Персонал окружил Анну Вебер удвоенным вниманием, ей выказывали почтение, завидовали, льстили, о ней злословили.
Каждая сестра, каждый врач (дело расширялось, и доктор Таубер пригласил в клинику еще трех врачей), каждая сиделка знали об этом и не преминули рассказать своим знакомым в городе.
Курносая сестра-коротконожка посвятила в это и кухарку Берту, надеясь, что слух дойдет и до Минны, но Берта строго отчитала ее за то, что распространяет всякую напраслину, марая имя доктора, человека культурного и серьезного.
Берта и словом не обмолвилась Минне, но в глубине души поверила, что доктор и в самом деле влюбился, и была довольна, что ее ворчливая скупая хозяйка помучается и почувствует себя униженной.
Эгон Таубер помолодел, глаза у него сияли, словно он сбросил двадцать лет. Но дома он был все таким же молчаливым, с обслуживающим персоналом ровным и корректным, зато с пациентами стал говорить и мягче и снисходительнее. Жена одного адвоката из соседнего городка, которую он прооперировал, была совершенно очарована его манерами, и доктор был с ней неизменно внимателен и деликатен.
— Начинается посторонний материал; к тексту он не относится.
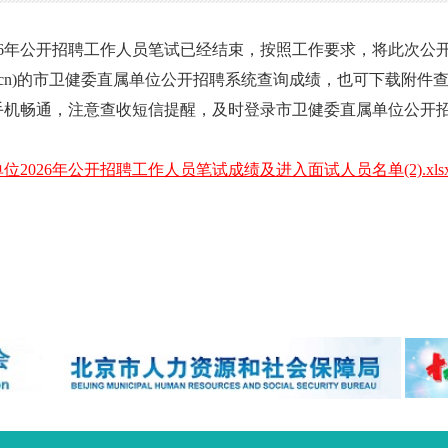
6年公开招聘工作人员笔试已经结束，按照工作要求，将此次公
rc.cn)的市卫健委直属单位公开招聘系统查询成绩，也可下载附件
机畅通，注意查收短信提醒，及时登录市卫健委直属单位公开招
026年公开招聘工作人员笔试成绩及进入面试人员名单(2).xls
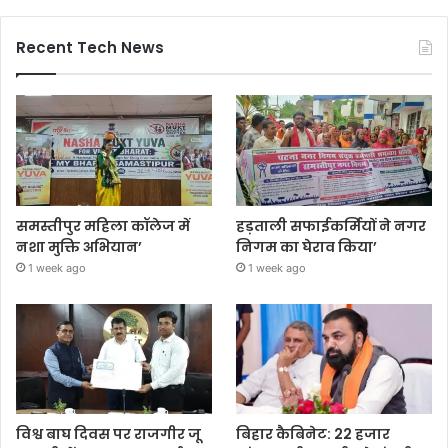
Recent Tech News
समस्तीपुर महिला कॉलेज में
हड़ताली सफाईकर्मियों ने नगर
नशा मुक्ति अभियान’
निगम का घेराव किया’
1 week ago
1 week ago
विश्व बाघ दिवस पर राजगीर जू
बिहार कैबिनेट: 22 हजार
Но когда молоденькая медсестра, легкомысленная, хорошенькая венгерка, решив, что доктор Таубер не так уж неприступен, раз Анна Вебер покорила его, принялась усиленно оказывать ему знаки внимания, дело кончилось плохо. Таубер резко отчитал ее при всех, а через неделю Анна Вебер ее уволила под предлогом, что та не справляется со своими обязанностями. Уважение к Анне Вебер возросло еще больше, и никто уже в клинике не решался оспаривать ее власть.
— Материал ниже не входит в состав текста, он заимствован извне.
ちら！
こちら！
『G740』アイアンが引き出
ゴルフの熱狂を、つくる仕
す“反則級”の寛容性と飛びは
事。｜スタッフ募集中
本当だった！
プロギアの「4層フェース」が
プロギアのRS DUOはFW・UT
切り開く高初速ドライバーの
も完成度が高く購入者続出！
Эгон Таубер занимался теперь только медициной: лечил и оперировал. В работу своих коллег он вмешивался только тогда, когда пациент был исключительно важной персоной. Когда к нему обращались с просьбой поместить больного в клинику, уменьшить плату, назначить гонорар за операцию, он пожимал плечами и ласково, доброжелательно говорил: «Обратитесь, пожалуйста, к госпоже Вебер, административному директору. Я этими вопросами не занимаюсь. Она посмотрит, что можно сделать».